Alhasil, aku hanya bisa menahan langkah sedikit demi sedikit demi menunggu apakah ada yang menawaekan jasa mereka kepadaku. Namun, harapanku hampir pudar, ketika kaki sudah berpijak ujung terminal. Tepat di pintu keluar, aku tak mendengar atau mendapaati tukang ojek mendekat. Hingga aku tak bisa lagi menahan emosi dan memutuskan mengambil rencana kedua, yaitu berjalan kaki menuju desa agar aku tak tertahan di sini. Dengan segala resiko yang bisa membahayakan diriku, tetap saja ini harus dijalani tak bisa aku bermalam di sini.

Baru beberpa langkah, angin berembus menusuk tulang, aku bisa merasakan cahaya bulan yang semakin samar. Sepanjang perjalanan masih bisa aku menahan rasa takut karena lampu jalan masih terang benderang, mungkin karena sudah dekat dengan terminal.

Aku memeluk diri sendiri, kedinginan, rasa takut juga semakin kuat ketika mendengar beberapa mobil atau truk dengan muatan yang berlebih membunyikan klakson. Beberappa kali ada yang sengaja melambatkan laju kendaraannya dan bertanya apakah aku butuh tumpangan.

Sayangnya aku tahu ketika melihat wajah mereka yang tak menyiratkan rasa khawatir sedikit pun karena matanya selalu mengarah kepada tubuhkku terutama bagian dada. Mereka pasti tak berniat menolongku dengan tulus. Iya, aku tahu tak boleh menilai orang lain hanya karena fisik. Tapi sekarang aku mencoba menganalisa saja, toh yang memelankan kendaraan, mobilnya juga tak jelek atau usang. Tapi aku berusaha memilah mana yang mau menolongku atau justru mau memanaatkanku di jalan ini.

Kaki terus melangkah, pegal mulai menyapa. Aku terkadang berdiri saja di tepi jalan.
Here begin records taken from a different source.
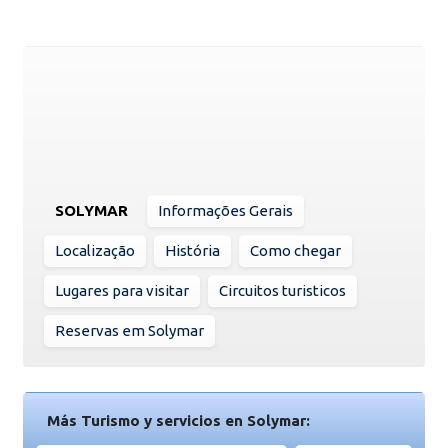
SOLYMAR
Informações Gerais
Localização
História
Como chegar
Lugares para visitar
Circuitos turisticos
Reservas em Solymar
Más Turismo y servicios en Solymar:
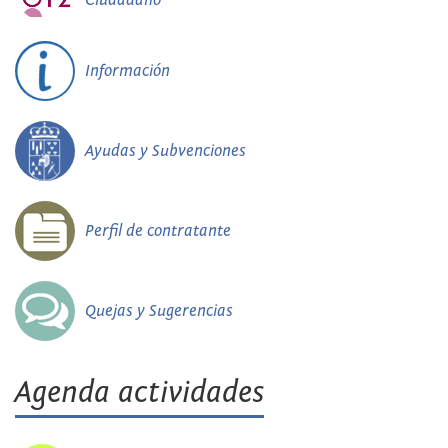
Información
Ayudas y Subvenciones
Perfil de contratante
Quejas y Sugerencias
Agenda actividades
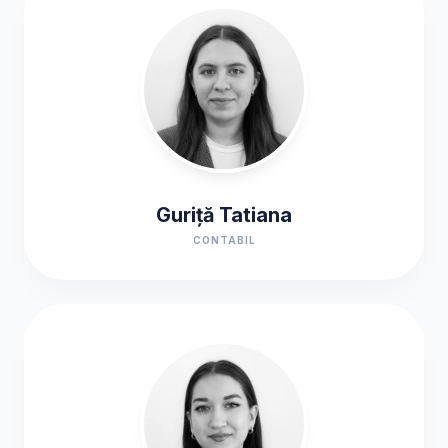
Guriță Tatiana
CONTABIL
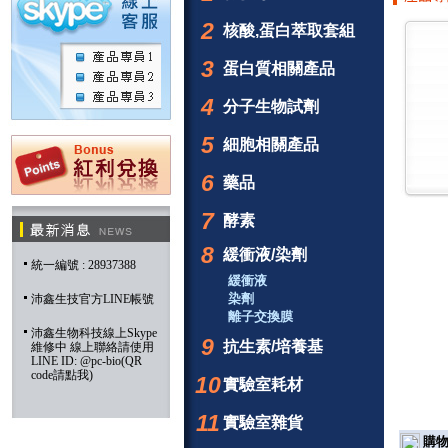
2
核酸,蛋白萃取套組
3
蛋白質相關產品
4
分子生物試劑
5
細胞相關產品
6
藥品
7
酵素
8
緩衝液/染劑
統一編號 : 28937388
緩衝液
染劑
沛鑫生技官方LINE帳號
離子交換膜
沛鑫生物科技線上Skype
9
抗生素/培養基
維修中 線上聯絡請使用
LINE ID: @pc-bio(QR
code請點我)
10
實驗室耗材
11
實驗室雜貨
購物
Tak melangkah sedikit pun karena takut kalau sampai aku tak bisa berjalan karena keram.

Ingin menangis saja, apa yang sedang kuhadapii ini sangatlah berat. Menyesal karena terlalu bodoh. Harusnya aku bertanya dengan orang-orang tersebut di terminal tadi. Aku harusnya menanyakan apakaha ada yang bisa mengantarku dan aku akan membayarnya dibanding nekad dengan tanpa persiapan sedikit pun. Mau kembali terasa membuang waktu. Sudah jauh dari terminal, tetapi juga masih jauh dengan desa.
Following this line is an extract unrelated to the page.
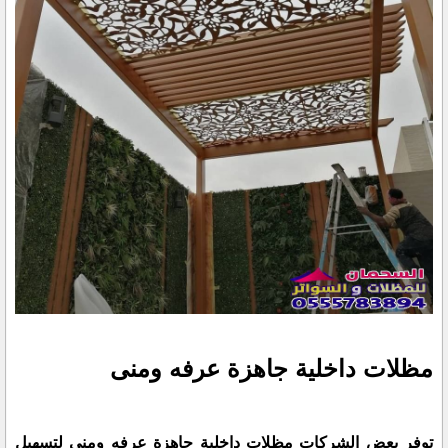
مظلات داخلية جاهزة عرفه ومنى
توفر بعض الشركات مظلات داخلية جاهزة عرفه ومنى لتسهيل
Aku ada di tengah-tengah dengan penuh pengharapan yang sangat besar. Tapi kenyataan terasa memukulku sekarang, Bagaimana bisa aku sampai dengan tubuh yang sudah bobrok ini. Aku enggan mengakuinya tetapi dari apa yang kurasakan sekarang tak bisa berbohong.
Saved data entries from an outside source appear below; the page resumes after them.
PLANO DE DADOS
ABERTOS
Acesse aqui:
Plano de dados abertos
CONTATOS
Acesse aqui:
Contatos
Aku mendengar gelegar petir di langit. Petir merambat di langit gelap. Aku ketakutan dan merasa akan segera turun hujan jadi kembali mempercepat langkah setidaknya masih berharap ada yang bisa kutemui di jalan, misal tukang ojek lagi yang suka berada di depan gang atau apalah yang bisa kutumpangi untuk tetap sampai.

Hingga saat aku sudah terburu-buru akibat rintik hujan mulai turun dan butiran-butiran air itu terhempas karena angin. Suara klaksson terdengar begitu nyaring di belakang, beserta dengan cahaya yang sangat terang.  Aku berbalik dan menemukan orang yang sedang tersenyum ke arahku. Kenapa bisa dia sejauh ini, apa motifnya datang ke tempat ini?